Yokota T, Kunii Y, Saito T, Teshima S, Yamada Y, Iwamoto K, Takahashi H, Takahashi M, Kikuchi S, Yamauchi H
Department of Surgery, Sendai National Hospital, Sendai 983-8520, Japan.
Eur J Surg Oncol. 2002 Apr;28(3):209-13. doi: 10.1053/ejso.2001.1178.
A recent trend in the surgical treatment of patients with early gastric cancer in Japan has been to limit surgery to an extent that ensures complete cure and improvement in the patient's quality of life. If a gastric cancer tumour can be completely eradicated by laparoscopic surgery, the patient can be cured of cancer without major operative stress. A small gastric cancer tumour of less than 2 cm in diameter is an indication for laparoscopic surgery, but little is known about what protocol of surgical treatment is appropriate for this type of tumour.
The clinicopathological features of 150 patients with gastric cancer tumour of less than 2 cm in diameter were reviewed retrospectively from hospital records between 1985 and 1995. The results of retrospective analysis of clinicopathological data of 24 patients with advanced cancer were compared with those of 126 patients with early cancer. Univariate and multivariate analyses of patients with small gastric cancer tumours were performed to evaluate the prognostic significance of clinicopathological features.
A significant difference was seen between the gross tumour appearances in the two groups; Borrmann type-4 tumours were more common in the advanced group.
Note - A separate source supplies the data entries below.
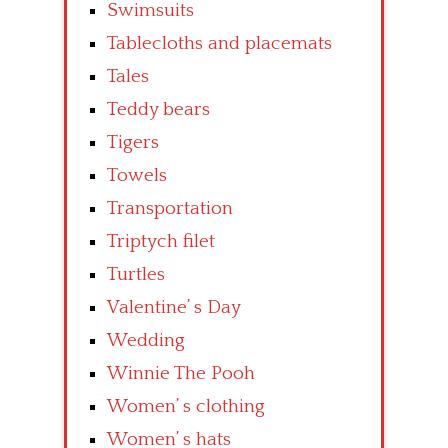
Swimsuits
Tablecloths and placemats
Tales
Teddy bears
Tigers
Towels
Transportation
Triptych filet
Turtles
Valentine’ s Day
Wedding
Winnie The Pooh
Women’ s clothing
Women’ s hats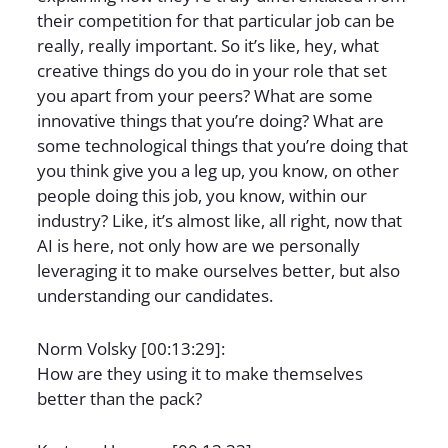
their competition for that particular job can be
really, really important. So it’s like, hey, what
creative things do you do in your role that set
you apart from your peers? What are some
innovative things that you’re doing? What are
some technological things that you’re doing that
you think give you a leg up, you know, on other
people doing this job, you know, within our
industry? Like, it’s almost like, all right, now that
AI is here, not only how are we personally
leveraging it to make ourselves better, but also
understanding our candidates.
Norm Volsky [00:13:29]:
How are they using it to make themselves
better than the pack?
Lymph-node metastasis, lymphatic vessel invasion and vascular invasion were found more frequently in the advanced cancer group than in the early cancer group. Scirrhous type was more common in the advanced cancer group. In univariate analysis, unfavourable prognostic factors included deep cancer invasion, presence of lymph-node metastasis, lymphatic invasion and vascular invasion. Using Cox's proportional hazard regression model, only nodal involvement emerged as an independent statistically significant prognostic parameter associated with long-term survival.
Laparoscopic surgery should not be performed on tumours that are Borrmann type in macroscopic appearance and scirrhous-type histologically. Lymph-node metastasis is an independent prognostic factor. We recommend laparoscopic surgery involving local resection of the stomach without lymphadenectomy for small, early gastric cancer tumours that satisfy the criteria mentioned above. However, the validity of this recommendation should be tested by a prospective randomized control trial in the future.
在日本,早期胃癌患者外科治疗的一个最新趋势是将手术范围限制在确保完全治愈并改善患者生活质量的程度。如果胃癌肿瘤能够通过腹腔镜手术完全根除,患者就能在没有重大手术应激的情况下治愈癌症。直径小于2厘米的小胃癌肿瘤是腹腔镜手术的适应证,但对于这类肿瘤何种手术治疗方案合适却知之甚少。
回顾性分析了1985年至1995年间150例直径小于2厘米的胃癌肿瘤患者的临床病理特征。将24例进展期癌症患者的临床病理数据回顾性分析结果与126例早期癌症患者的结果进行了比较。对小胃癌肿瘤患者进行单因素和多因素分析,以评估临床病理特征的预后意义。
两组间肿瘤大体外观存在显著差异;进展期组中Borrmann 4型肿瘤更为常见。进展期癌症组中淋巴结转移、淋巴管侵犯和血管侵犯的发生率高于早期癌症组。硬癌型在进展期癌症组中更为常见。在单因素分析中,不良预后因素包括癌症侵犯深度、存在淋巴结转移、淋巴管侵犯和血管侵犯。使用Cox比例风险回归模型,只有淋巴结受累是与长期生存相关的独立统计学显著预后参数。
对于宏观外观为Borrmann型且组织学为硬癌型的肿瘤不应进行腹腔镜手术。淋巴结转移是一个独立的预后因素。对于符合上述标准的小的早期胃癌肿瘤,我们建议进行不包括淋巴结清扫的胃局部切除的腹腔镜手术。然而,这一建议的有效性未来应通过前瞻性随机对照试验进行验证。